In addition to the $1,000 sanction against the attorney, the client was also fined $500 for its failure to uncover and disclose the umbrella policy.

Tenth Circuit affirms sanction for failing to disclose D&O policy

In Sun River Energy, Inc. v. Nelson, 800 F.3d 1219 (10th Cir. 2015), decided last September, the Tenth Circuit affirmed an award of sanctions against counsel for failing to disclose the company’s directors and officers (D&O) insurance policy in its initial disclosures.

In that case, the Plaintiff had a "Directors and Officers Liability Insurance Policy including Employment Practices and Securities Claims Coverage" which arguably provided coverage for certain counterclaims which the Defendant may have made. However, by the time the policy was disclosed, any potential coverage under that “claims made” policy had lapsed.

The federal magistrate judge, in issuing the underlying sanction, wrote that counsel never “took a serious look at whether there was applicable insurance” and “exhibited deliberate indifference to the obligation of providing relevant insurance information under Rule 26.”
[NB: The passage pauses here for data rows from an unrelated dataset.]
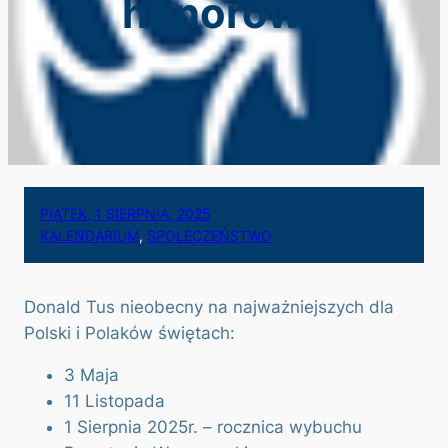
honorowe
PIĄTEK, 1 SIERPNIA, 2025
KALENDARIUM
, 
SPOŁECZEŃSTWO
Donald Tus nieobecny na najważniejszych dla
Polski i Polaków świętach:
3 Maja
11 Listopada
1 Sierpnia 2025r. – rocznica wybuchu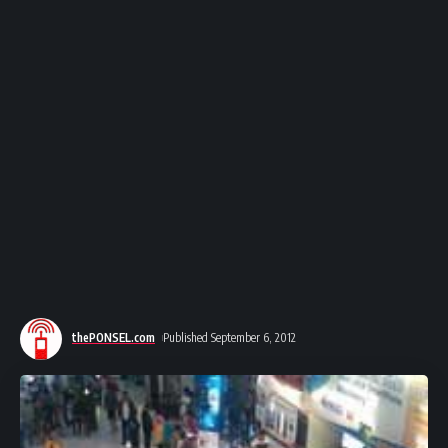
thePONSEL.com
Published September 6, 2012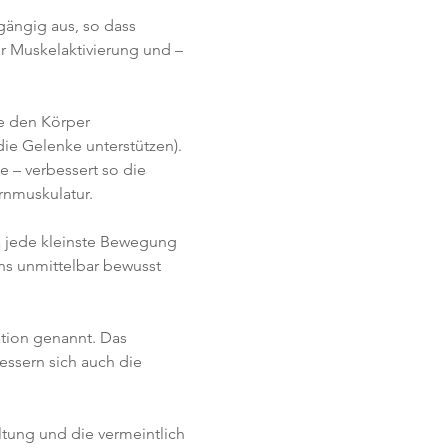
gängig aus, so dass 
r Muskelaktivierung und –
e den Körper 
ie Gelenke unterstützen). 
 – verbessert so die 
rnmuskulatur.
a jede kleinste Bewegung 
s unmittelbar bewusst 
tion genannt. Das 
essern sich auch die 
tung und die vermeintlich 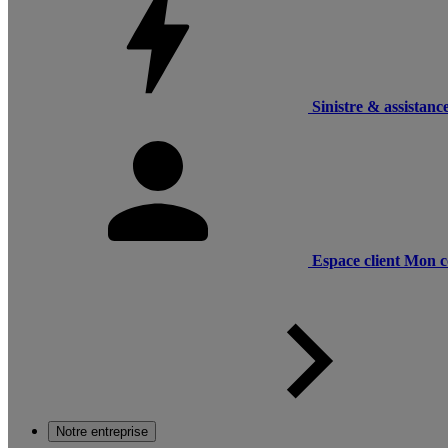
Sinistre & assistanc
Espace client
Mon c
Notre entreprise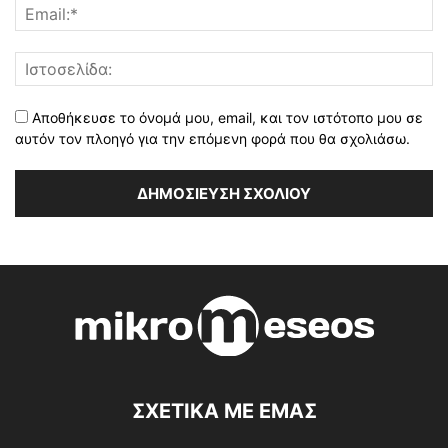
Αποθήκευσε το όνομά μου, email, και τον ιστότοπο μου σε
αυτόν τον πλοηγό για την επόμενη φορά που θα σχολιάσω.
ΣΧΕΤΙΚΑ ΜΕ ΕΜΑΣ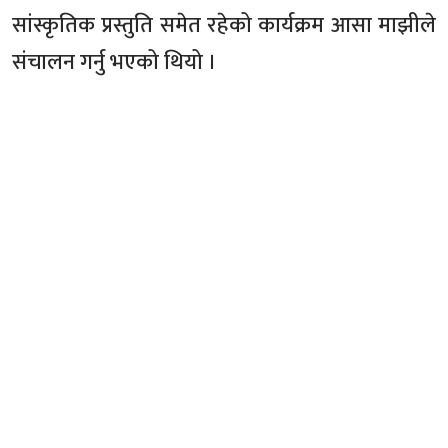
सांस्कृतिक प्रस्तुति समेत रहेको कार्यक्रम आसा माझीले
संचालन गर्नु भएको थियो ।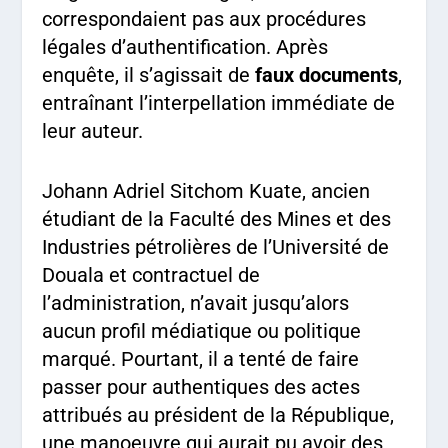
correspondaient pas aux procédures
légales d’authentification. Après
enquête, il s’agissait de
faux documents
,
entraînant l’interpellation immédiate de
leur auteur.
Johann Adriel Sitchom Kuate, ancien
étudiant de la Faculté des Mines et des
Industries pétrolières de l’Université de
Douala et contractuel de
l’administration, n’avait jusqu’alors
aucun profil médiatique ou politique
marqué. Pourtant, il a tenté de faire
passer pour authentiques des actes
attribués au président de la République,
une manoeuvre qui aurait pu avoir des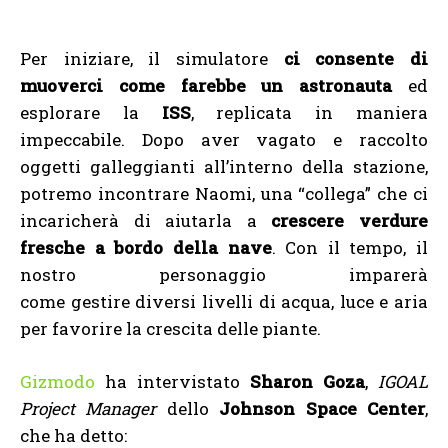
Per iniziare, il simulatore
ci consente di
muoverci come farebbe un astronauta
ed
esplorare la
ISS
, replicata in maniera
impeccabile. Dopo aver vagato e raccolto
oggetti galleggianti all’interno della stazione,
potremo incontrare Naomi, una “collega” che ci
incaricherà di aiutarla a
crescere verdure
fresche a bordo della nave
. Con il tempo, il
nostro personaggio imparerà
come gestire diversi livelli di acqua, luce e aria
per favorire la crescita delle piante.
Gizmodo
ha intervistato
Sharon Goza
,
IGOAL
Project Manager
dello
Johnson Space Center
,
che ha detto: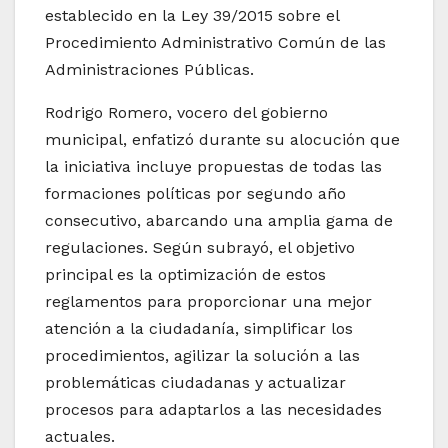
establecido en la Ley 39/2015 sobre el
Procedimiento Administrativo Común de las
Administraciones Públicas.
Rodrigo Romero, vocero del gobierno
municipal, enfatizó durante su alocución que
la iniciativa incluye propuestas de todas las
formaciones políticas por segundo año
consecutivo, abarcando una amplia gama de
regulaciones. Según subrayó, el objetivo
principal es la optimización de estos
reglamentos para proporcionar una mejor
atención a la ciudadanía, simplificar los
procedimientos, agilizar la solución a las
problemáticas ciudadanas y actualizar
procesos para adaptarlos a las necesidades
actuales.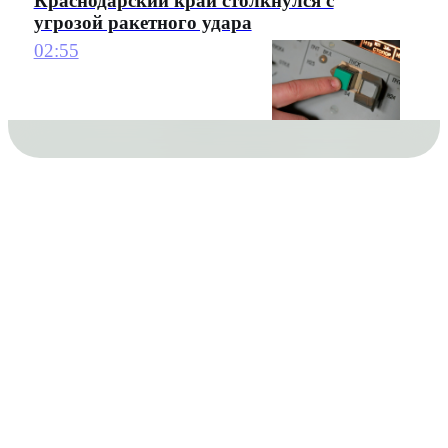
Краснодарский край столкнулся с
угрозой ракетного удара
02:55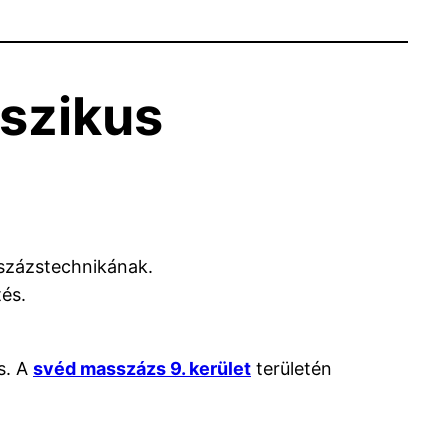
sszikus
sszázstechnikának.
tés.
s. A
svéd masszázs 9. kerület
területén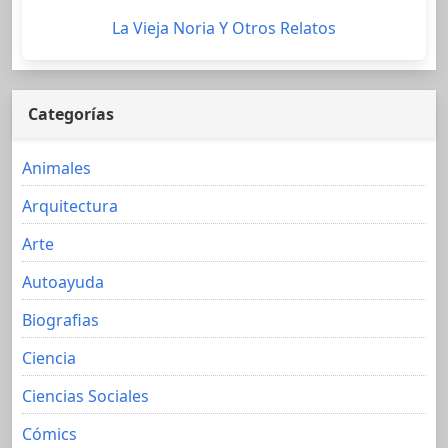
La Vieja Noria Y Otros Relatos
Categorías
Animales
Arquitectura
Arte
Autoayuda
Biografias
Ciencia
Ciencias Sociales
Cómics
Importantly to defense counsel, the Tenth Circuit flatly rejected the attorney’s excuse that “counsel need not bother to review the actual terms of an insurance policy . . . before denying the existence of the potential coverage, so long as he believes the existence of coverage would be very unlikely or unusual.” Instead, defense counsel is obligated to review all applicable policies and then provide the information required by Rule 26 when completing Initial Disclosures. Implicit in the Tenth Circuit’s ruling is that the lawyer must have a basic understanding of insurance law and whether certain policies may provide coverage for the claims at issue.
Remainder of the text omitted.